The Question We Most Wanted Answered
If there is one open question that should weigh
most heavily on a prospective investor's mind, it is this one. Zexo
Technologies was incorporated by Airlink in December 2025, weeks before this
IPO was filed, with a stated mandate covering the same broad categories,
smartphones, electronics, home appliances, that SELECT operates in, and with
SELECT's own Chairman and a fellow director sitting on its board.
We asked, directly, what contractual or legal
safeguards prevent Zexo from competing for the same brand partnerships and
contracts SELECT is pursuing. We have not received an answer.

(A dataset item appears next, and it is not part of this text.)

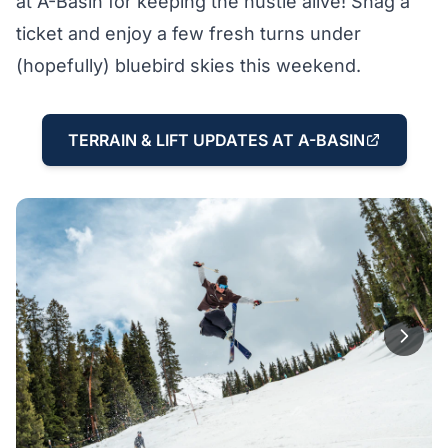
at A-Basin for keeping the hustle alive! Snag a
ticket and enjoy a few fresh turns under
(hopefully) bluebird skies this weekend.
TERRAIN & LIFT UPDATES AT A-BASIN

We also asked what independent oversight exists
to verify that the Rs 80.7 billion in FY2024 and Rs 54.1 billion in FY2025 of
intercompany flows with Airlink, sums roughly equivalent to SELECT's own annual
revenue, were genuinely conducted on arm's-length terms. That, too, remains
open.
On Valuation and What Comes After Listing
Finally, we asked which two or three operating
assumptions are most critical to achieving the terminal value that accounts for
roughly 73% of the DCF-implied enterprise value, essentially, what has to go
right for the Rs 46.75 fair value to hold up.

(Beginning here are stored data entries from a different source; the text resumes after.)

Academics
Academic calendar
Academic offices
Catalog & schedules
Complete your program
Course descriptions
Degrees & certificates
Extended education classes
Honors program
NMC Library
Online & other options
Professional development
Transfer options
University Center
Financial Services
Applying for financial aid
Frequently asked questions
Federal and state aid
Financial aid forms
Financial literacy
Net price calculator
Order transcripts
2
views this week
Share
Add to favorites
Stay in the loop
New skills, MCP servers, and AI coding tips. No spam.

And we asked what investor relations
infrastructure, in terms of earnings guidance, briefings, or analyst
engagement, is planned post-listing, given the company will trade with only a
10% free float. Both questions are still on the table.

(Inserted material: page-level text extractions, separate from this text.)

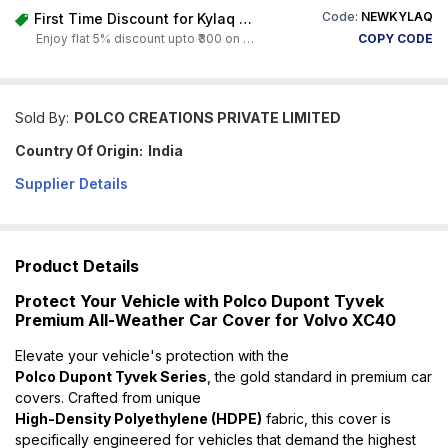
Code:
NEWKYLAQ
First Time Discount for Kylaq Owners
Enjoy flat 5% discount upto ₹300 on any product on Carorbis. Offer valid till 4th August 2026.
COPY CODE
Sold By:
POLCO CREATIONS PRIVATE LIMITED
Country Of Origin:
India
Supplier Details
Product Details
Protect Your Vehicle with Polco Dupont Tyvek
Premium All-Weather Car Cover for Volvo XC40
Elevate your vehicle's protection with the
Polco Dupont Tyvek Series
, the gold standard in premium car
covers. Crafted from unique
High-Density Polyethylene (HDPE)
fabric, this cover is
specifically engineered for vehicles that demand the highest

To be fair to management, the response we did
receive was thoughtful on the themes it chose to address, particularly on the
AC opportunity and the broader growth narrative, and we have cited it at length
in this piece.
But the
questions above are not abstract. They are the specific, verifiable details
that separate a story investors can underwrite from one they are simply asked
to trust. Mettis Global will publish management's responses to these questions
in full, with appropriate context, if and when they are received.
INVESTMENT HORIZON
This is not a short-term trading proposition. With a
10% free float and a revenue base that depends almost entirely on one
customer's order timing, the stock is likely to see thin liquidity and volatile
price discovery in its early trading life.
It may suit patient, long-horizon capital comfortable
with 12–24 months of earnings and cash-flow volatility while the Sundar SEZ
facility comes online (targeted Q1–Q2 FY2027) and the Hisense AC line begins
contributing meaningfully — an outcome that is not yet visible in the numbers
and depends on execution risk the company has not yet fully addressed in its
public disclosures.
Income-focused investors should note there is no
disclosed dividend history, though management has referenced a "growing
dividend" as part of its forward pitch.
Investors prioritising governance clarity and cash generation may wish to wait for the unanswered questions above, particularly on Zexo, related party oversight, and the path to positive operating cash flow, to be addressed before committing capital.